Translation and scaling of integral curves

New integral curves may be constructed by translating or scaling the domain of an existing integral curve.

Reference

• Lee, J. M. (2012). Introduction to Smooth Manifolds. Springer New York.

Tags

integral curve, vector field

Translation lemmas

theorem IsIntegralCurveOn.comp_add {E : Type u_1} [NormedAddCommGroup E] [NormedSpace ℝ E] {H : Type u_2} [TopologicalSpace H] {I : ModelWithCorners ℝ E H} {M : Type u_3} [TopologicalSpace M] [ChartedSpace H M] {γ : ℝ → M} {v : (x : M) → TangentSpace I x} {s : Set ℝ} (hγ : IsIntegralCurveOn γ v s) (dt : ℝ) : IsIntegralCurveOn (γ ∘ fun (x : ℝ) => x + dt) v (-dt +ᵥ s)

theorem isIntegralCurveOn_comp_add {E : Type u_1} [NormedAddCommGroup E] [NormedSpace ℝ E] {H : Type u_2} [TopologicalSpace H] {I : ModelWithCorners ℝ E H} {M : Type u_3} [TopologicalSpace M] [ChartedSpace H M] {γ : ℝ → M} {v : (x : M) → TangentSpace I x} {s : Set ℝ} {dt : ℝ} : IsIntegralCurveOn γ v s ↔ IsIntegralCurveOn (γ ∘ fun (x : ℝ) => x + dt) v (-dt +ᵥ s)

theorem isIntegralCurveOn_comp_sub {E : Type u_1} [NormedAddCommGroup E] [NormedSpace ℝ E] {H : Type u_2} [TopologicalSpace H] {I : ModelWithCorners ℝ E H} {M : Type u_3} [TopologicalSpace M] [ChartedSpace H M] {γ : ℝ → M} {v : (x : M) → TangentSpace I x} {s : Set ℝ} {dt : ℝ} : IsIntegralCurveOn γ v s ↔ IsIntegralCurveOn (γ ∘ fun (x : ℝ) => x - dt) v (dt +ᵥ s)
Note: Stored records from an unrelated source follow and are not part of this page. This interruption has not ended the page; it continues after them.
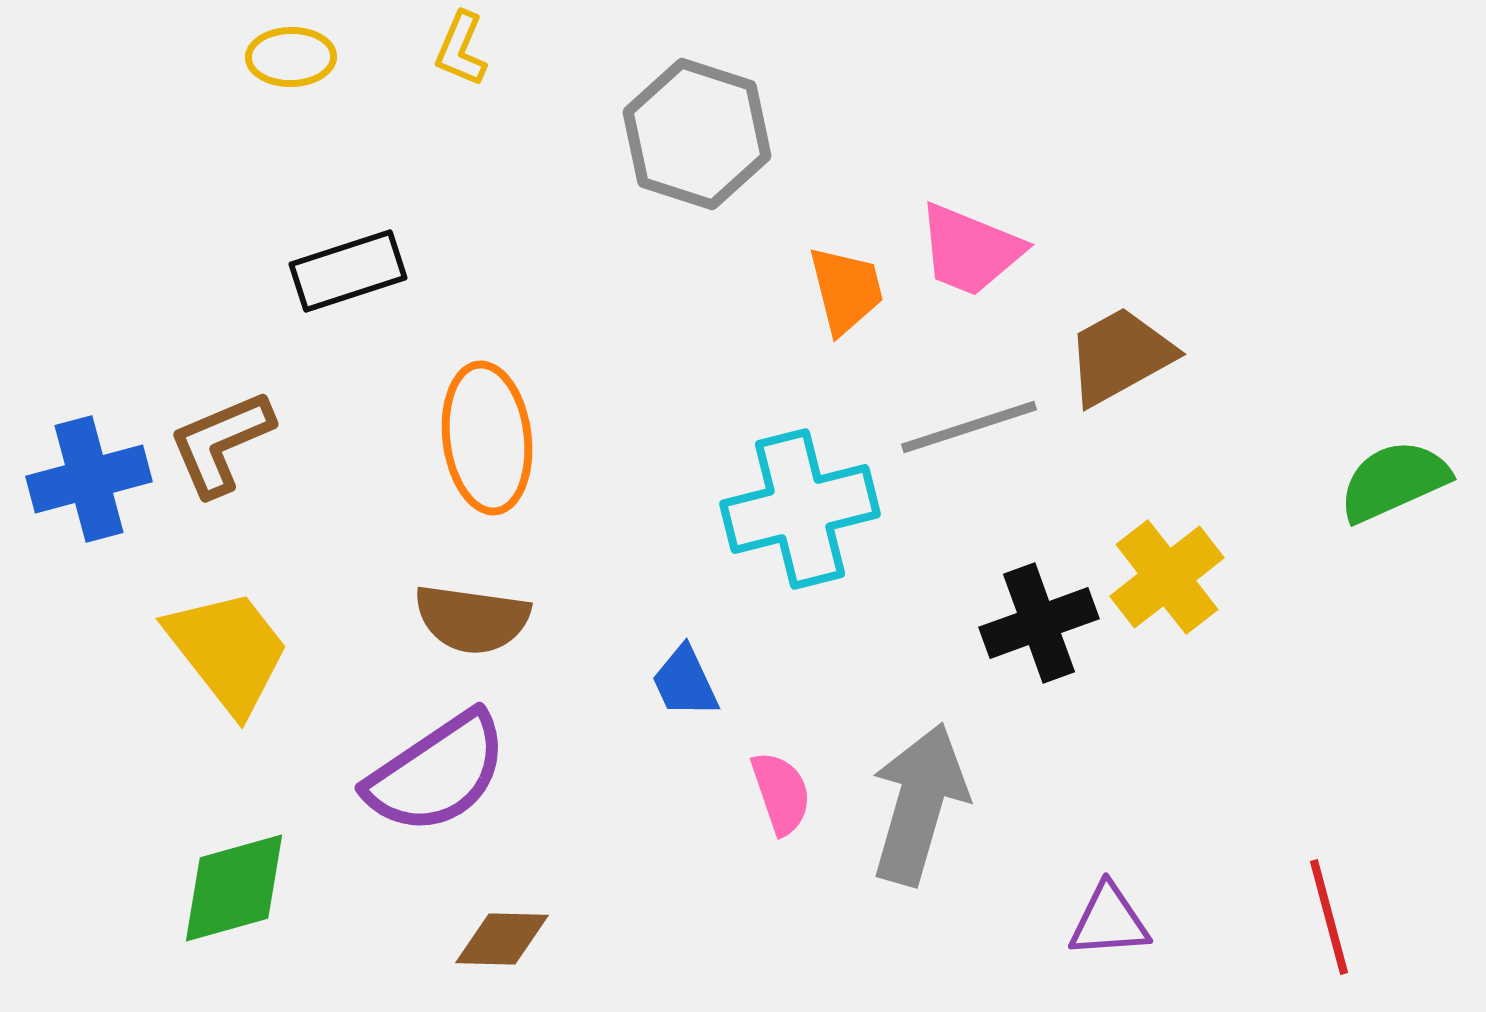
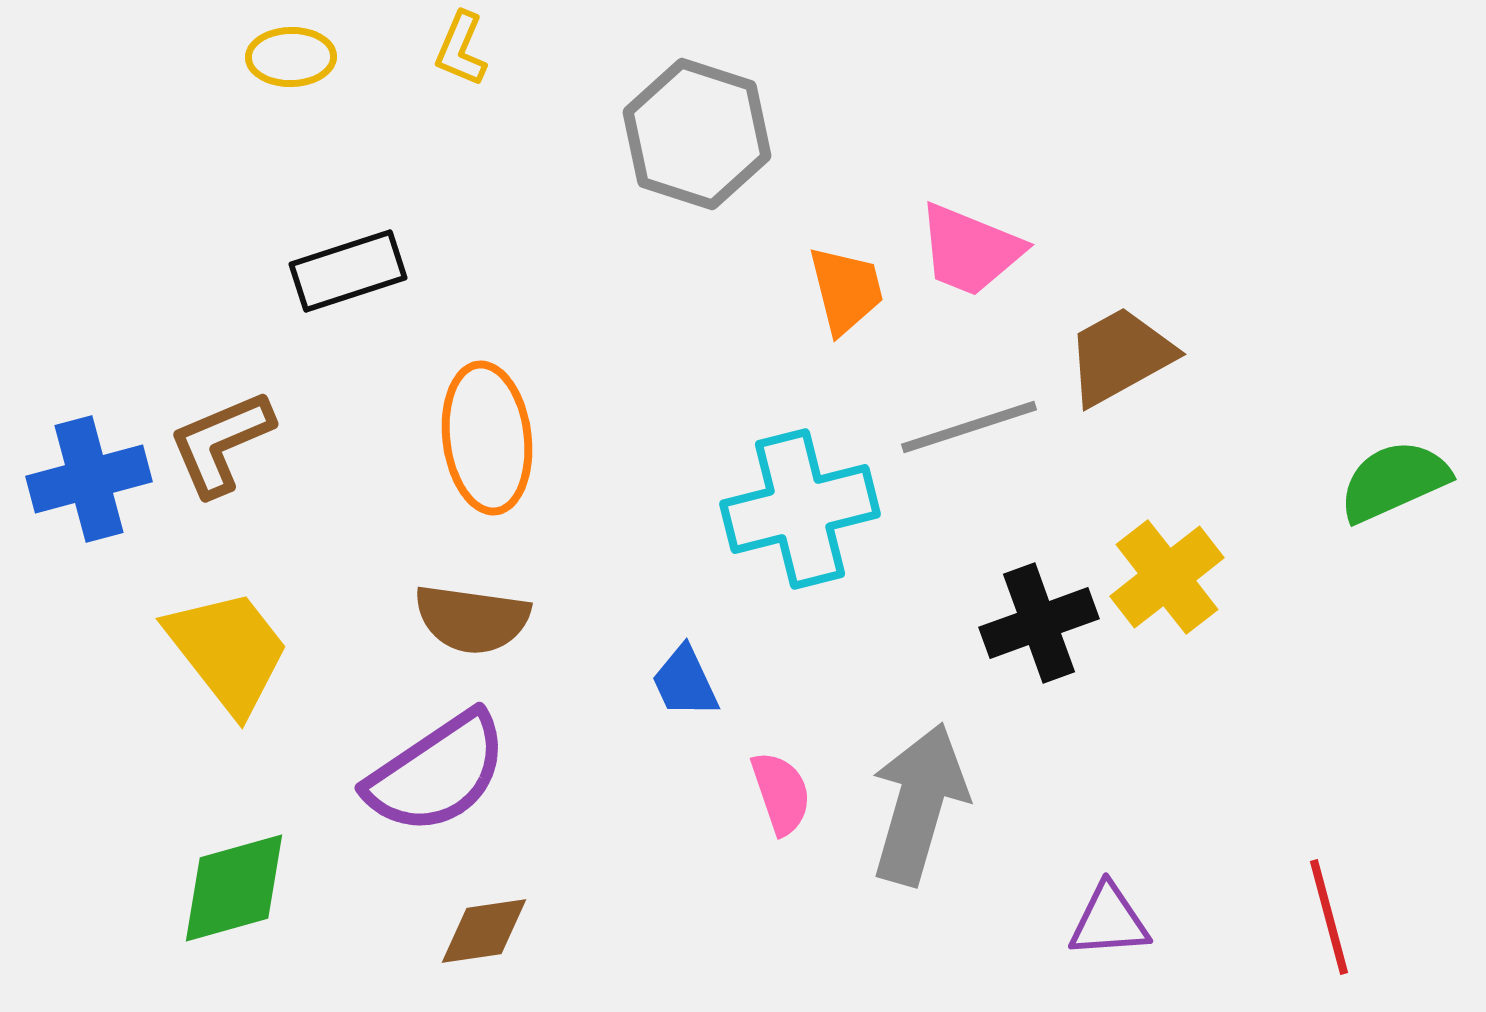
brown diamond: moved 18 px left, 8 px up; rotated 10 degrees counterclockwise
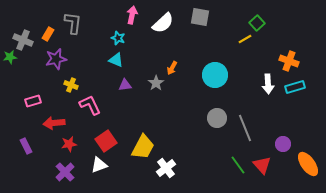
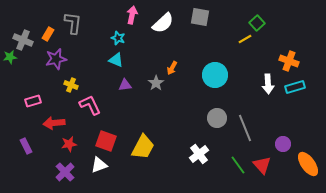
red square: rotated 35 degrees counterclockwise
white cross: moved 33 px right, 14 px up
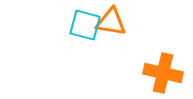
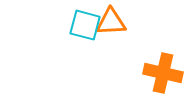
orange triangle: rotated 12 degrees counterclockwise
theorem IsIntegralCurveAt.comp_add {E : Type u_1} [NormedAddCommGroup E] [NormedSpace ℝ E] {H : Type u_2} [TopologicalSpace H] {I : ModelWithCorners ℝ E H} {M : Type u_3} [TopologicalSpace M] [ChartedSpace H M] {γ : ℝ → M} {v : (x : M) → TangentSpace I x} {t₀ : ℝ} (hγ : IsIntegralCurveAt γ v t₀) (dt : ℝ) : IsIntegralCurveAt (γ ∘ fun (x : ℝ) => x + dt) v (t₀ - dt)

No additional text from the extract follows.